» **Task statement**: Gather every line of the entries that includes the word "evenodd".

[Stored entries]
------------
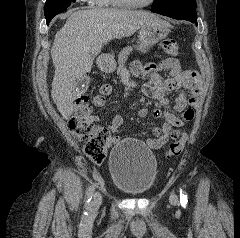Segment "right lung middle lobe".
Here are the masks:
<instances>
[{
    "mask_svg": "<svg viewBox=\"0 0 240 238\" xmlns=\"http://www.w3.org/2000/svg\"><path fill=\"white\" fill-rule=\"evenodd\" d=\"M71 2H75V0H46L45 3L46 23L49 24V22L55 15L66 10L68 6L71 4Z\"/></svg>",
    "mask_w": 240,
    "mask_h": 238,
    "instance_id": "dd1d6c3e",
    "label": "right lung middle lobe"
}]
</instances>
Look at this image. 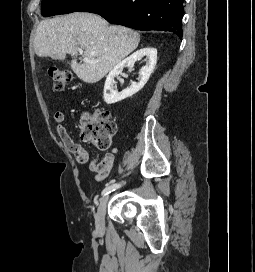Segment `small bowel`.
Segmentation results:
<instances>
[{
    "mask_svg": "<svg viewBox=\"0 0 255 272\" xmlns=\"http://www.w3.org/2000/svg\"><path fill=\"white\" fill-rule=\"evenodd\" d=\"M64 119L65 117L62 112H56L54 114L56 131L64 146L74 155L79 164L86 165L88 171L96 173L97 181L100 182L104 180L113 166L116 150L114 149L112 152L106 153L103 157L97 154L94 159L90 160L89 152L81 144L75 142L69 135L64 125Z\"/></svg>",
    "mask_w": 255,
    "mask_h": 272,
    "instance_id": "obj_1",
    "label": "small bowel"
}]
</instances>
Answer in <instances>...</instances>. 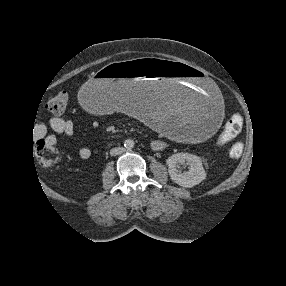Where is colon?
------------
» **Response to this exercise**:
    "mask_svg": "<svg viewBox=\"0 0 240 238\" xmlns=\"http://www.w3.org/2000/svg\"><path fill=\"white\" fill-rule=\"evenodd\" d=\"M71 2H75V0H46L45 3L46 23L49 24V22L55 15L66 10L68 6L71 4Z\"/></svg>",
    "mask_svg": "<svg viewBox=\"0 0 255 272\" xmlns=\"http://www.w3.org/2000/svg\"><path fill=\"white\" fill-rule=\"evenodd\" d=\"M64 119L65 117L62 112H56L54 114L56 131L64 146L74 155L79 164L86 165L88 171L96 173L97 181L100 182L104 180L113 166L116 150L114 149L112 152L106 153L103 157L97 154L94 159L90 160L89 152L81 144L75 142L69 135L64 125Z\"/></svg>",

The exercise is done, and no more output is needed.